Enabling Environments for Civic Movements and the Dynamics of Democratic Transition - Spain
|Publication Date||10 July 2008|
|Cite as||Freedom House, Enabling Environments for Civic Movements and the Dynamics of Democratic Transition - Spain, 10 July 2008, available at: http://www.refworld.org/docid/4912b63026.html [accessed 28 February 2017]|
|Disclaimer||This is not a UNHCR publication. UNHCR is not responsible for, nor does it necessarily endorse, its content. Any views expressed are solely those of the author or publisher and do not necessarily reflect those of UNHCR, the United Nations or its Member States.|
Period of democratic transition: 1975–78
Pro-democracy civic movement: not present
General Francisco Franco took power in Spain after his right-wing Nationalist forces defeated the left-leaning republican government in the country's 1936–39 civil war. He subsequently restored the monarchy, exercising authoritarian rule as regent until his death in November 1975. Opposition parties were banned under his regime, and the governing National Movement was the only legal political grouping.
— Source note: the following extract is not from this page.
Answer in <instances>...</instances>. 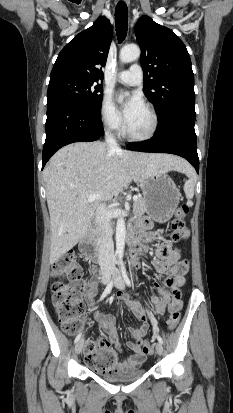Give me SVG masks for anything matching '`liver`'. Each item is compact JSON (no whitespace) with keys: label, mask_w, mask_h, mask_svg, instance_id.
Returning a JSON list of instances; mask_svg holds the SVG:
<instances>
[{"label":"liver","mask_w":233,"mask_h":413,"mask_svg":"<svg viewBox=\"0 0 233 413\" xmlns=\"http://www.w3.org/2000/svg\"><path fill=\"white\" fill-rule=\"evenodd\" d=\"M190 171L182 158L111 149L103 142H76L57 151L46 165L50 214L51 264L73 248L86 233L100 200L86 196H117L132 181L141 183L155 173Z\"/></svg>","instance_id":"obj_1"}]
</instances>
Franco's handpicked successor as head of state, Prince Juan Carlos, was proclaimed king in 1975 and expressed his desire for democracy and reform. He and Prime Minister Adolfo Suarez, Franco's successor as head of the National Movement, used the existing political structure to bring down the old regime and erect a democratic system. A Law for Political Reform was passed by the parliament in 1976, leftist opposition parties were legalized, and the first free elections in decades were held in 1977. Suarez's newly created Union of the Democratic Center party won a parliamentary majority, and he was elected prime minister. A new constitution was approved by referendum the following year. Although the new charter completed Spain's major democratic reforms, the country continued to face terrorism by the Basque separatist group ETA and pressure for greater autonomy in other regions. In 1981, Juan Carlos was able to thwart a coup attempt by right-wing officers opposed to the decentralization process. The Spanish Socialist Workers Party took power in elections the following year, confirming Spain's transformation into a multiparty democracy.
Successive left-leaning and conservative governments have since coped with Basque terrorism and other internal problems without deviating from the democratic order established in 1978.